Many people use iPhone 5 these days and it takes much better photos. It's particularly useful for Instagram and with effects filters, brings a great result. I use the iPhone 5 in combination with my Canon SLR.
Point and shoot cameras will be serviceable for your food blog, but these days you can pick up entry level SLR's for not much more money. Even an old model SLR released a few years old is often discounted to just above point and shoot prices.
But the quality from a top notch camera such as the Canon 5D is marked. And as the Canon photographers explained to me, a big difference is in the detail. You get a lot more detail from a camera like the Canon 5D, even without high level photography skills.
An example of a sharp image from the Canon 5D is displayed (above) when we visited Burch and Purchase, as something a bit different to my usual shots. Notice the sharp detail and the blur around certain defined points.
2. Style your food photographs.
Styling is a key part of food photography. It can range from organising props on a table next to a dish, to arranging your photograph with suitable backdrop. As we walked around Taste of Melbourne I was encouraged to experiment - for example with taking photos from various angles, not just from directly in front.
More specifically, I took some photographs where I tilted the camera... With other photographs, I took the photo from above the food.
It's a matter of having fun with your food photography and experimenting.

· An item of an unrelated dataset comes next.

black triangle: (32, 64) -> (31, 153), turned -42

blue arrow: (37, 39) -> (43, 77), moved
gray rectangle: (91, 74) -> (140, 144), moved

3. Experiment with apertures.
A good tip is to not just use the automatic setting on your camera. Switch to AV and work out best apertures for your photographs.

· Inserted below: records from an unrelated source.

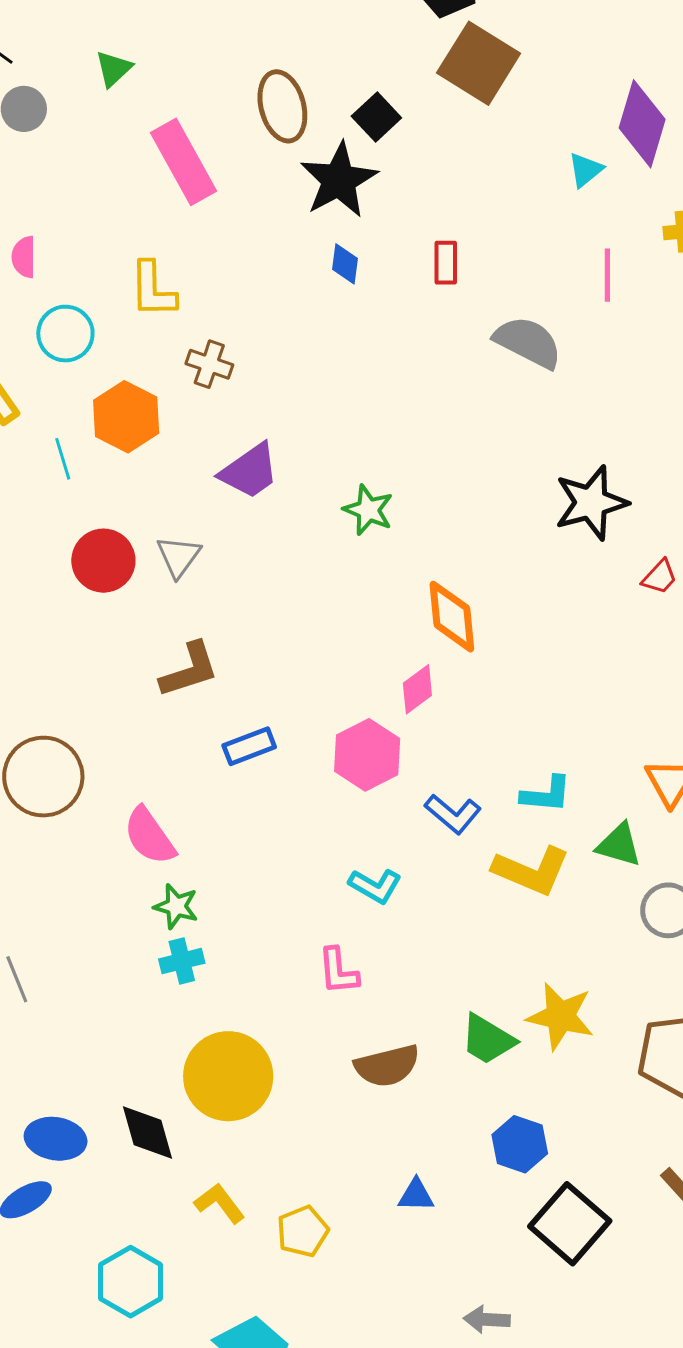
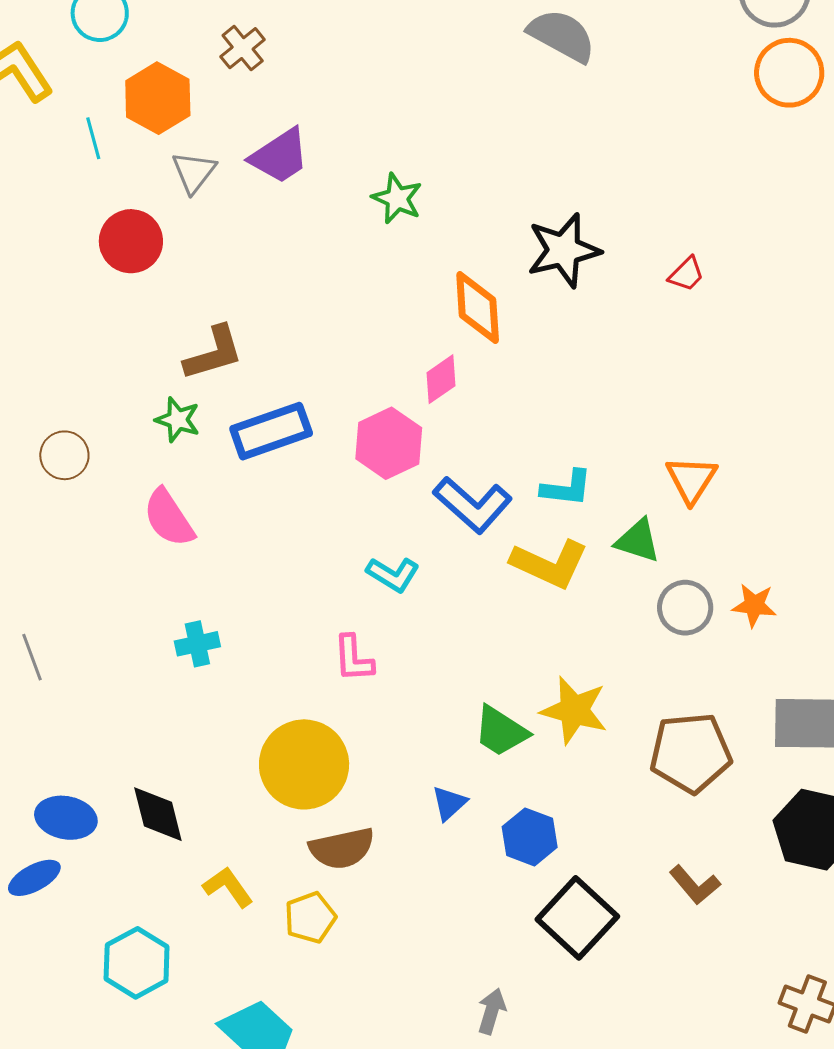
brown cross: (209, 364) -> (243, 48), turned 30
black star: (591, 503) -> (564, 250), moved
gray triangle: (178, 556) -> (194, 172), moved
blue rectangle: (249, 746) -> (271, 431), size x1.5
brown circle: (43, 777) -> (64, 455), size x0.6
blue L-shape: (453, 814) -> (473, 505), size x1.4
green star: (176, 906) -> (178, 420), moved
brown semicircle: (387, 1066) -> (342, 848), moved
yellow circle: (228, 1076) -> (304, 764), moved
blue triangle: (416, 1195) -> (449, 803), moved, turned -45
gray arrow: (487, 1320) -> (492, 1011), turned 102

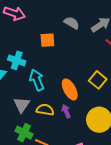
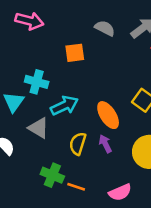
cyan arrow: (37, 80) -> (64, 106), turned 90
gray triangle: (22, 105) -> (39, 128), moved, turned -30
yellow semicircle: (45, 110) -> (78, 144), turned -78

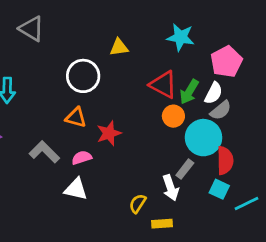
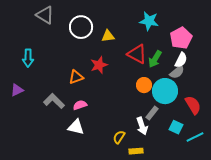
yellow triangle: (119, 47) -> (108, 36), moved
white circle: (83, 76) -> (81, 27), moved
white semicircle: (214, 93) -> (181, 60), moved
orange circle: (173, 116) -> (144, 85), moved
orange triangle: (76, 118) -> (76, 77), turned -35
red star: (109, 133) -> (99, 65), moved
red semicircle: (225, 161) -> (193, 105), moved, turned -30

For food photography you need a low aperture when taking photographs close up. I often use the Canon "plastic fantastic" lens, a cheap lens brilliant for the money, for my food images. It allows me to shoot with an aperture of f/1.8 and get the detail on close ups. It hones in on where I focus, with a soft blur created around the focussed subject to give detail and depth.
The Canon 5D allows even lower aperture with its stock lens, which makes that extra difference. I took some photos at f/1.4 with the lens on the Canon 5D I was using in the workshop. And was happy with the results.
For portrait photos the aperture is greater.
4. Use the autofocus
The great thing about SLR's is the autofocus with the invisible markers to help you focus. What I love about the Canon 5D is the high number of 61 invisible assist AF points. It's important not to just shoot straight off but allow your autofocus to settle on the subject you want to feature. A simple point, but there's nothing worse than "slightly out of focus" photographs. And to be honest many food blogs are full of slightly out of focus photographs.
5. Take several shots of your subject matter.
There's nothing worse than just taking one shot of your main course at the restaurant, only to come home later and find out during editing that it was a dud. A simple tip - but it's recommended to take several photos of your subject matter and use the best ones. You can check out your photographs on the spot to see if they look great - and you can always delete poor photographs.
Here is another photograph I took during the Canon Photography Class when visiting Galliano (where I received a cocktail or two).
Have fun with your food photography!